COLUMBUS, Ohio. (WLNS) — Michigan State University and the University of Michigan are among several schools arguing that victims of sexual assault at another university should not be allowed to sue the school.

The brief – filed Monday in support of a lawsuit against Ohio State University – says that allowing former students to sue after their two year statute of limitations has expired would ‘threaten serious harm to universities and students.’

It also says that when faced with allegations of wrongdoing that are years or decades old, that ‘universities can and should seek to right past wrongs of their own volition.’

In 2018, Michigan State University settled with hundreds of victims of Dr. Larry Nassar, who was accused of molesting hundreds of women and girls over the course of two decades in an agreement worth half a billion dollars.

Earlier this year, the University of Michigan also settled a lawsuit with more than a thousand victims of Dr. Robert Anderson for just under half a billion dollars.

The filing was supported by several other schools, including Eastern Michigan, Oakland University, Purdue University, Bowling Green, and Cleveland State.

Rocky Ratliff, an attorney representing some of Strauss’ survivors, told WCMH-TV that brief was akin to “spitting in the face” of sexual abuse survivors.

“I am shocked and disgusted that public universities of ‘higher education’ are using taxpayer money to come to the rescue of OSU, who covered up and concealed a serial sexual predator not only from their own students but from the world,” Ratliff told the station. 

Ohio State declined to comment to WCMH on the new filing.

Monday’s filing stems from a lawsuit filed by hundreds of former students at Ohio State involving Dr. Richard Strauss. The university has acknowledged 1,500 incidents of rape and fondling by Dr. Strauss over his 20 year career at the school. He served as a doctor at the university’s wellness center and as a varsity team doctor between 1978 and 1998.

An independent investigation found evidence that officials at Ohio State knew about Strauss’ behavior as early as 1979, but failed to investigate or take meaningful action.

Dr. Strauss died by suicide in 2005.

Since 2018, more than 350 men have joined lawsuits against the school. But OSU argues that there’s a two year statute of limitations on each case and that the window began no later than when each victim left the school.

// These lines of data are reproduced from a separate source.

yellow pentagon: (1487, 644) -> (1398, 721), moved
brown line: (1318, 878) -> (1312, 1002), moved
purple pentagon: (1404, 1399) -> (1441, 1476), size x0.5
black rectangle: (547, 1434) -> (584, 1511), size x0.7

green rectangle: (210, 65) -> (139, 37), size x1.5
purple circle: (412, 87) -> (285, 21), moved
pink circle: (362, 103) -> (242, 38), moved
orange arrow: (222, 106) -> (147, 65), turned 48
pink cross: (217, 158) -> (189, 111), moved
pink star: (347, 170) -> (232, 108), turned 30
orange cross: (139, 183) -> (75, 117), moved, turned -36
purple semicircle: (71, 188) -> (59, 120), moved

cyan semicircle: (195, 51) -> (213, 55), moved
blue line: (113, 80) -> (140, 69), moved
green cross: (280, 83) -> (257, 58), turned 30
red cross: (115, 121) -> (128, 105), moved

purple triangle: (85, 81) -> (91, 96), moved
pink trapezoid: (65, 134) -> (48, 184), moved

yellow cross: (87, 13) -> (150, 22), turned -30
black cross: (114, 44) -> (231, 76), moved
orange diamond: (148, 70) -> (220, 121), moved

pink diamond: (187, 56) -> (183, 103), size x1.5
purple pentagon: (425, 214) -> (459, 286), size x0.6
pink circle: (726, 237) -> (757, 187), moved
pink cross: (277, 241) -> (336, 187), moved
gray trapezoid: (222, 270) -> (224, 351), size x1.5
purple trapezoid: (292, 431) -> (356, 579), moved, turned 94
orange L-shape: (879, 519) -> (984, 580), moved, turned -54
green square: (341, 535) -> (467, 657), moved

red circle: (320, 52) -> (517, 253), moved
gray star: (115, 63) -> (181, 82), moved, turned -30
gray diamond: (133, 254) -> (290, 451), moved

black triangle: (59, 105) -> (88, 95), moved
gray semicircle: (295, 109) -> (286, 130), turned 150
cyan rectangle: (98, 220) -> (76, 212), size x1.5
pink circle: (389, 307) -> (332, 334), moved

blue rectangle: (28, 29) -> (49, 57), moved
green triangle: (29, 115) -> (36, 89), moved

In September of 2021, a federal judge agreed and tossed the lawsuits. But this past September, three judges on the federal Court of Appeals voted 2-1 to let the lawsuits continue.

Ohio State is appealing that decision to the entire 16 judge panel on the Court of Appeals. The brief filed by the seven universities on Monday is in support of Ohio State’s appeal to the whole panel.

The lawsuit makes several arguments, among them that the finding by the three judge panel flies in the face of Supreme Court decisions.

It also claims the decision opens schools to Title IX violations by any member of the public (not just students) who used university libraries, went on tours, or attended sporting events.

In addition, it says if the decision stands, schools may be swamped by lawsuits ‘as decades-old allegations and non-student theories of liability inevitably proliferate’ and that the cost of defending themselves “’alone could overwhelm many school[s]’ – to say nothing of the ‘limitless liability’ that could result.”

And without an effective statute of limitations, the schools argue that they will be ‘in the impossible position of being forced to defend against claims where the only evidence remaining may well be the plaintiff’s own say-so.’